1. LPS Priming Blockers (Signal 1 Inhibitors)
These drugs inhibit the initial transcriptional upregulation of NLRP3 and pro-IL-1β, often by interfering with TLR4 signaling or LPS binding.

• Identified Drugs: Mefloquine (antimalarial), Fluoxetine (antidepressant), Ciclopirox (antifungal), Febuxostat (antidiabetic), Dasatinib (tyrosine kinase inhibitor), Amlodipine (antihypertensive), and others.
• Mechanism:
  • Mefloquine, Fluoxetine, Ciclopirox: Directly reduced LPS binding to the cell membrane.
  • Febuxostat: Reduced NF-κB nuclear localization without affecting LPS binding.
  • Dasatinib: Induced autophagy (unlike other priming blockers which tended to block it).
• In Vivo Efficacy: Pretreatment with Mefloquine, Fluoxetine, or Ciclopirox significantly improved survival in LPS-induced sepsis.
  • Sex-Dependent Effects: The protection was highly sex-specific. For example, Mefloquine and Ciclopirox provided robust protection in males but less so in females; Fluoxetine showed the opposite trend (better survival in females).
  • Cytokine Profile: Treated mice showed reduced pro-inflammatory cytokines (TNF-α, IL-1β, IL-17A) and, in females treated with Fluoxetine, elevated anti-inflammatory IL-10.

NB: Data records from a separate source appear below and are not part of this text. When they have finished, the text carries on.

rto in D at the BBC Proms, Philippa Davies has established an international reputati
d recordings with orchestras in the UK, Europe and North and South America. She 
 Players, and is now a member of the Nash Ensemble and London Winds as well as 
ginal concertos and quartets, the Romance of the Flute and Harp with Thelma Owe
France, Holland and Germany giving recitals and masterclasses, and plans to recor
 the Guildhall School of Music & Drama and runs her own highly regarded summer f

2. NLRP3 Assembly Blockers (Signal 2/ASC Speck Inhibitors)
These drugs allow LPS priming (normal expression of NLRP3/ASC) but prevent the oligomerization of NLRP3 and the formation of ASC specks.

• Identified Drugs: Rosiglitazone (antidiabetic), Irbesartan (antihypertensive), Felodipine (antihypertensive), Saquinavir (antiviral), Salmeterol (anti-COPD), Miconazole (antifungal).
• Mechanism:
  • Autophagy Induction: Rosiglitazone, Irbesartan, and Felodipine robustly induced autophagy via AMPK phosphorylation, leading to increased LC3-II and decreased p62.
  • Mitochondrial Protection: These drugs reduced LPS-induced mitochondrial ROS (mtROS) and preserved mitochondrial membrane potential, thereby removing a key trigger for NLRP3 activation.
  • Exception: Salmeterol increased mtROS, suggesting a distinct mechanism of action.
• In Vivo Efficacy: Saquinavir and Salmeterol significantly reduced IL-1β levels in peritoneal lavage and plasma pro-inflammatory cytokines in mice.

B. Specific Drug Insights

• Fluoxetine: Previously known to protect against sepsis via IL-10; this study adds that it blocks LPS binding to immune cells.
• Mefloquine: Identified as a potent blocker of LPS binding and a sex-dependent protector against sepsis.
• Ciclopirox: An iron chelator that blocks LPS binding and protects against sepsis, with efficacy varying by sex.
• Rosiglitazone/Irbesartan/Felodipine: Demonstrated that common cardiovascular and metabolic drugs can suppress NLRP3 via the AMPK-autophagy-mitochondria axis.

4. Significance

• Repurposing Potential: The study provides a strong rationale for repurposing a diverse array of existing drugs (antidepressants, antihypertensives, antimalarials, etc.) for treating NLRP3-driven inflammatory diseases (sepsis, metabolic syndrome, neurodegeneration).
• Mechanistic Diversity: It highlights that NLRP3 can be inhibited at multiple points: by blocking LPS binding, inhibiting NF-κB priming, inducing autophagy to clear damaged mitochondria, or directly preventing ASC speck assembly.
• Sex-Dependent Therapeutics: A critical finding is the sex-specific efficacy of these drugs in sepsis models. This underscores the necessity of including both sexes in preclinical trials and suggests that personalized medicine approaches may be required for inflammasome-targeted therapies.
• Clinical Translation: Since these are FDA-approved drugs with known safety profiles, they could rapidly move to clinical trials for conditions like sepsis, where current mortality rates remain high and specific NLRP3 inhibitors are lacking.

Conclusion

This study successfully leveraged a phenotypic screen of FDA-approved drugs to identify novel inhibitors of the NLRP3 inflammasome. By categorizing hits into "priming blockers" and "assembly blockers," the authors elucidated distinct mechanisms of action (including LPS binding inhibition and AMPK-mediated autophagy). The validation in mouse models, particularly the demonstration of sex-dependent survival benefits, offers a promising pathway for the rapid clinical translation of repurposed drugs to treat severe inflammatory conditions like sepsis.